Quote from: Dave Fischer on April 08, 2020, 04:37:44 PM
Paul-- I have watched the new version a couple dozen times and am still finding more to see. My illustrator's hat is off to you. Also very interested in the Gnome 9 on your portfolio page-- I am right NOW drafting an Uberursel UR-II, the Gnome's twin, for a possible large-scale Fokker D-VIII. Your cylinder head detail is much more clear than any photo I have seen. Anxious for more!   DF
Dave:  I have a STEP file of the complete 9-cylinder engine which you are welcome to if it would be of any assistance to you. It's just under 55MB, so I could transfer it to you via. Dropbox if you're interested.

Paul
Paul

Whisky Workbench
Stay low, keep quiet, keep it simple, don't expect too much, enjoy what you have.

WP Rayner

#41
It's been quite some time since I posted on this project.
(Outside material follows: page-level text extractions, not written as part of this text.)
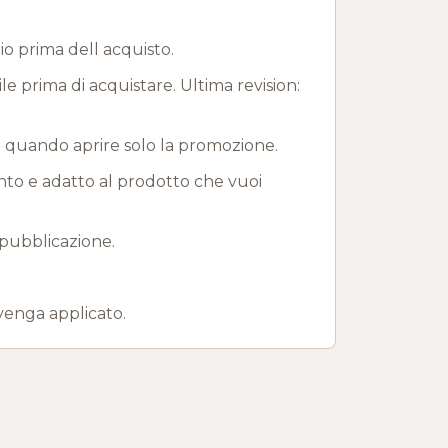
io prima dell acquisto.
ile prima di acquistare. Ultima revision:
e quando aprire solo la promozione.
onto e adatto al prodotto che vuoi
 pubblicazione.
venga applicato.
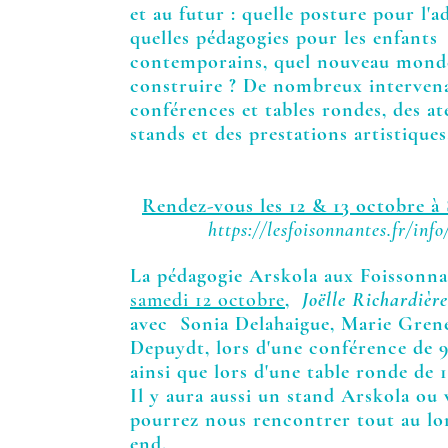
et au futur : quelle posture pour l'a
quelles pédagogies pour les enfants
contemporains, quel nouveau mond
construire ? De nombreux intervena
conférences et tables rondes, des ate
stands et des prestations artistiques.
Rendez-vous les 12 & 13 octobre à 
https://lesfoisonnantes.fr/info
La pédagogie Arskola aux Foissonna
samedi 12 octobre
,
Joëlle Richardière
avec Sonia Delahaigue, Marie Grene
Depuydt, lors d'une conférence de 9
ainsi que lors d'une table ronde de
Il y aura aussi un stand Arskola ou
pourrez nous rencontrer tout au l
end.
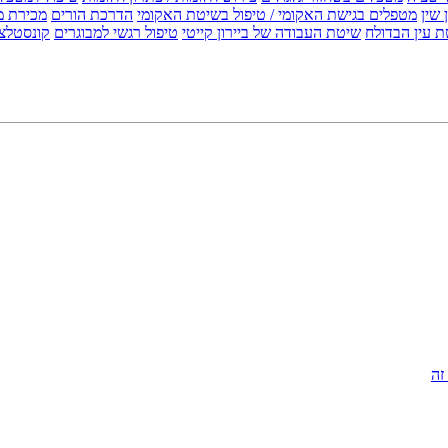
 שין
מטפלים בגישת האקומי / טיפול בשיטת האקומי
הדרכת הורים
מכירת מ
 עין הבדולח
שיטת העבודה של ביירון קייטי
טיפול רגשי למבוגרים
קונסטלצ
זה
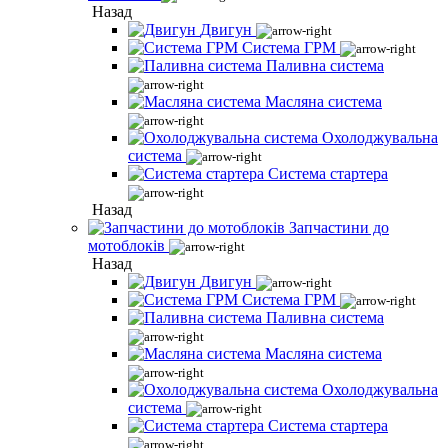
Назад
Двигун
Система ГРМ
Паливна система
Масляна система
Охолоджувальна
система
Система стартера
Назад
Запчастини до
мотоблоків
Назад
Двигун
Система ГРМ
Паливна система
Масляна система
Охолоджувальна
система
Система стартера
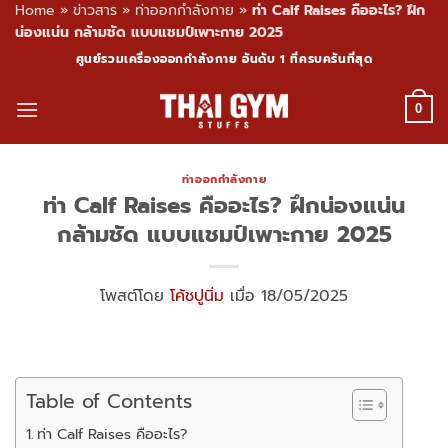
Home
»
ข่าวสาร
»
ท่าออกกำลังกาย
»
ท่า Calf Raises คืออะไร? ฝึก
น่องแน่น กล้ามชัด แบบแชมป์เพาะกาย 2025
Skip
ศูนย์รวมเครื่องออกกำลังกาย อันดับ 1 ที่ครบครันที่สุด
to
content
0
ท่าออกกำลังกาย
ท่า Calf Raises คืออะไร? ฝึกน่องแน่น
กล้ามชัด แบบแชมป์เพาะกาย 2025
โพสต์โดย
โค้ชปูนิ่ม
เมื่อ 18/05/2025
Table of Contents
ท่า Calf Raises คืออะไร?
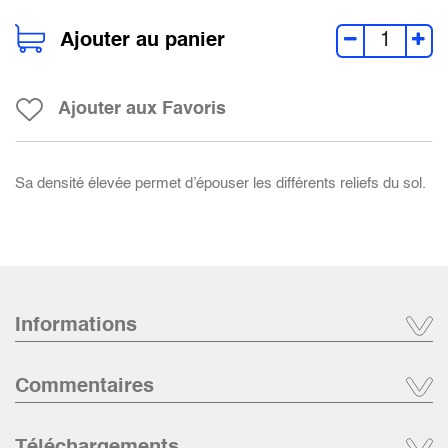
Ajouter au panier
Ajouter aux Favoris
Sa densité élevée permet d’épouser les différents reliefs du sol.
Informations
Commentaires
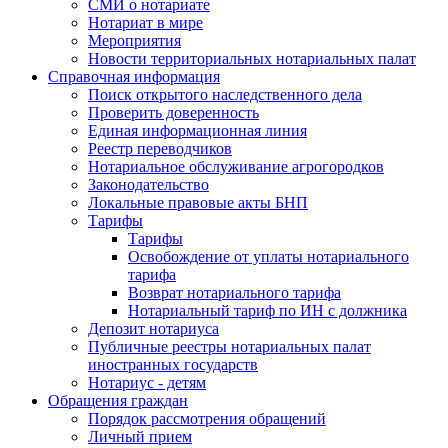
СМИ о нотариате
Нотариат в мире
Мероприятия
Новости территориальных нотариальных палат
Справочная информация
Поиск открытого наследственного дела
Проверить доверенность
Единая информационная линия
Реестр переводчиков
Нотариальное обслуживание агрогородков
Законодательство
Локальные правовые акты БНП
Тарифы
Тарифы
Освобождение от уплаты нотариального
тарифа
Возврат нотариального тарифа
Нотариальный тариф по ИН с должника
Депозит нотариуса
Публичные реестры нотариальных палат
иностранных государств
Нотариус - детям
Обращения граждан
Порядок рассмотрения обращений
Личный прием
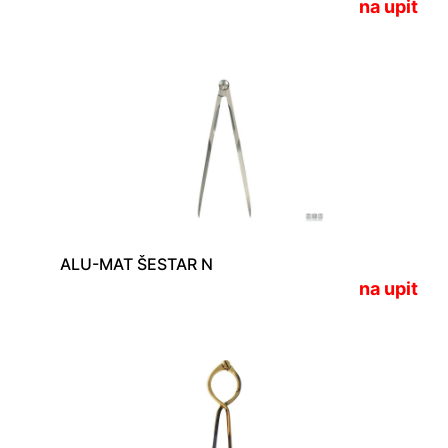
na upit
ALU-MAT ŠESTAR N
na upit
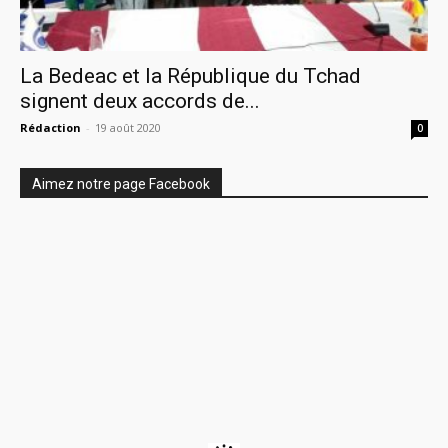
La Bedeac et la République du Tchad
signent deux accords de...
Rédaction
-
19 août 2020
0
Aimez notre page Facebook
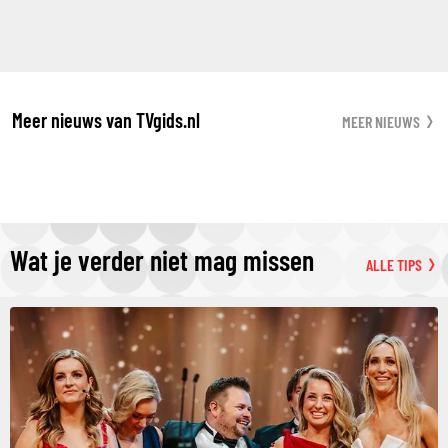
Meer nieuws van TVgids.nl
MEER NIEUWS
Wat je verder niet mag missen
ALLE TIPS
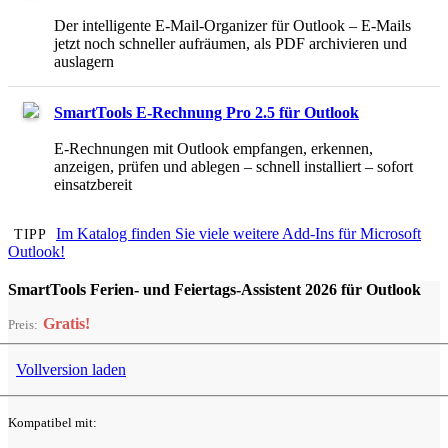
Der intelligente E-Mail-Organizer für Outlook – E-Mails
jetzt noch schneller aufräumen, als PDF archivieren und
auslagern
SmartTools E-Rechnung Pro 2.5 für Outlook
E-Rechnungen mit Outlook empfangen, erkennen,
anzeigen, prüfen und ablegen – schnell installiert – sofort
einsatzbereit
Im Katalog finden Sie viele weitere Add-Ins für Microsoft
TIPP
Outlook!
SmartTools Ferien- und Feiertags-Assistent 2026 für Outlook
Gratis!
Preis:
Vollversion
laden
Kompatibel mit:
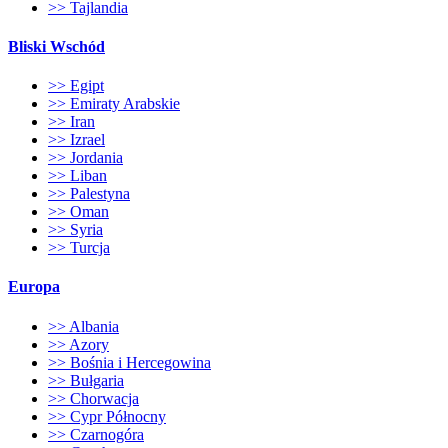
>> Tajlandia
Bliski Wschód
>> Egipt
>> Emiraty Arabskie
>> Iran
>> Izrael
>> Jordania
>> Liban
>> Palestyna
>> Oman
>> Syria
>> Turcja
Europa
>> Albania
>> Azory
>> Bośnia i Hercegowina
>> Bułgaria
>> Chorwacja
>> Cypr Północny
>> Czarnogóra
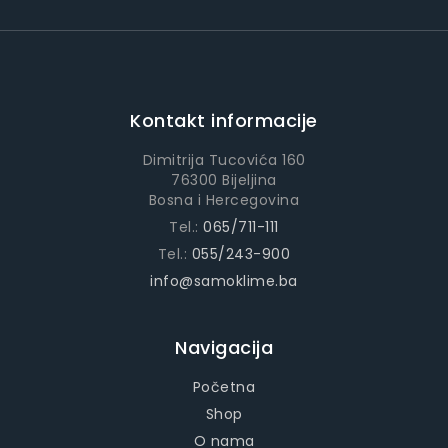
Kontakt informacije
Dimitrija Tucovića 160
76300 Bijeljina
Bosna i Hercegovina
Tel.:
065/711-111
Tel.:
055/243-900
info@samoklime.ba
Navigacija
Početna
Shop
O nama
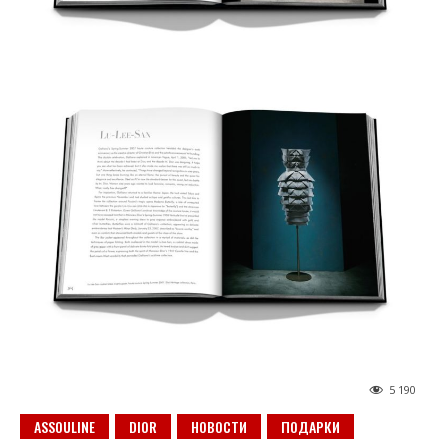
5 190
ASSOULINE
DIOR
НОВОСТИ
ПОДАРКИ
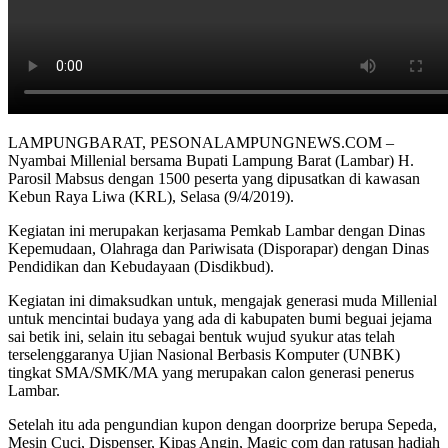
LAMPUNGBARAT, PESONALAMPUNGNEWS.COM –
Nyambai Millenial bersama Bupati Lampung Barat (Lambar) H.
Parosil Mabsus dengan 1500 peserta yang dipusatkan di kawasan
Kebun Raya Liwa (KRL), Selasa (9/4/2019).
Kegiatan ini merupakan kerjasama Pemkab Lambar dengan Dinas
Kepemudaan, Olahraga dan Pariwisata (Disporapar) dengan Dinas
Pendidikan dan Kebudayaan (Disdikbud).
Kegiatan ini dimaksudkan untuk, mengajak generasi muda Millenial
untuk mencintai budaya yang ada di kabupaten bumi beguai jejama
sai betik ini, selain itu sebagai bentuk wujud syukur atas telah
terselenggaranya Ujian Nasional Berbasis Komputer (UNBK)
tingkat SMA/SMK/MA yang merupakan calon generasi penerus
Lambar.
Setelah itu ada pengundian kupon dengan doorprize berupa Sepeda,
Mesin Cuci, Dispenser, Kipas Angin, Magic com dan ratusan hadiah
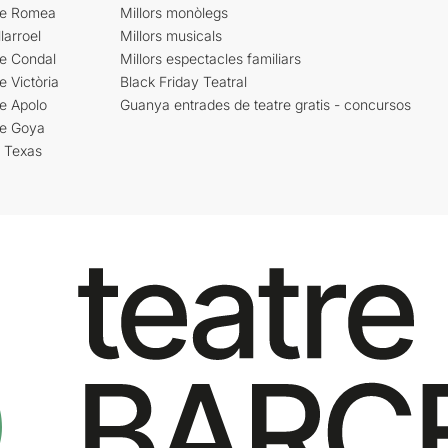
re Romea
Millors monòlegs
larroel
Millors musicals
re Condal
Millors espectacles familiars
e Victòria
Black Friday Teatral
e Apolo
Guanya entrades de teatre gratis - concursos
re Goya
i Texas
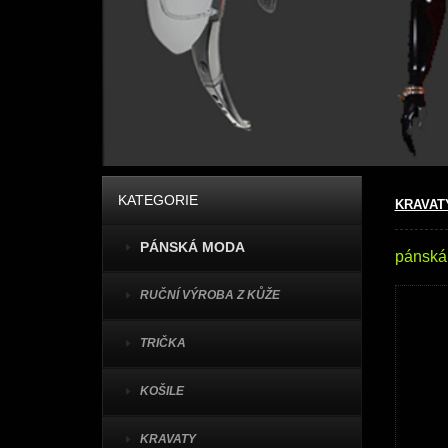
KATEGORIE
KRAVAT
PÁNSKÁ MODA
pánská
RUČNÍ VÝROBA Z KŮŽE
TRIČKA
KOŠILE
KRAVATY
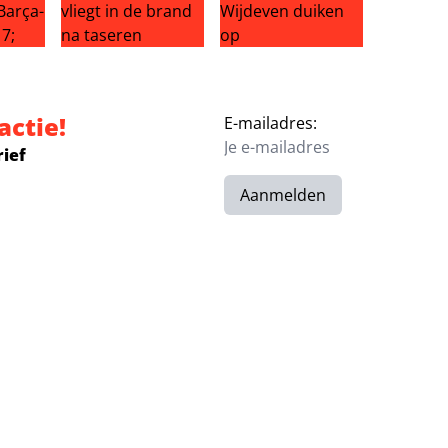
fer: einde Liverpool-droom?
aar Ajax: ‘Weer genieten na Barça-drama’
Schokkende beelden: man vliegt in de brand na tas
Nieuwe beelden van Eva van d
actie!
E-mailadres:
rief
Aanmelden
I made some major changes to the main character a couple of years ago, but never rendered it as I had shut down the studio, due largely to the pandemic - business vaporized. Unfortunately the proposed animation for this character is not going to happen, but I decided to render the revised character, both for fun, and to get back up to speed on the CG process (bit rusty after a two-year absence) as I now have to complete a watch animation for a client that had been put on hold for almost four years due to funding issues and the pandemic. So here is Melvin in his revised form: (Note: This is a new version of the image published a couple of days ago. There were issues with rendition of the original image on more generic monitors that tend to have a more limited contrast and tonal range than my studio monitor, resulting in banding, especially in dark gradients. Something I forgot to test prior to uploading the first image.. still a little bit rusty.)

melvin0922b.jpg
Paul

Whisky Workbench
Stay low, keep quiet, keep it simple, don't expect too much, enjoy what you have.

finescalerr

Ol' Mel looks like a real, um, thing that somebody photographed. Not bad. -- Russ

Stuart

Wonderful creativity, modeling and rendering.  Sorry your Melvin project had to be scrapped after all.

I can attest to the extensive time and effort that goes into computer animation.  Early in my graphic art career I worked on a simple animation relating to the medical field.  It was of a series of blood cells twisting and turning to fit through a capillary and then expanding again upon exiting into a larger vein.  Kind of boring really.  Not much creativity associated with it.

Anyway, keep up the good work.

WP Rayner

Thanks Russ and Stuart. I just uploaded a new version of the render to the previous post to overcome some rendition issues with generic monitors as noted in the post... so, you're not losing your short-term memory!

You are absolutely correct Stuart about the extensive time and effort required in CG animation. The technology has changed so much, just in the past two years that I had the studio shut down, which also complicates the process when trying to get back up to speed. It's so complex now, most CG artists have to specialize in just one technical discipline; ie character modelling, environment modelling, rigging, animation, lighting, material development, effects, compositing, and on and on. Just look at the credits for any current animated film or film with a lot of CG effects to get an idea of how many artist hours are required... it's staggering.
Paul

Whisky Workbench
Stay low, keep quiet, keep it simple, don't expect too much, enjoy what you have.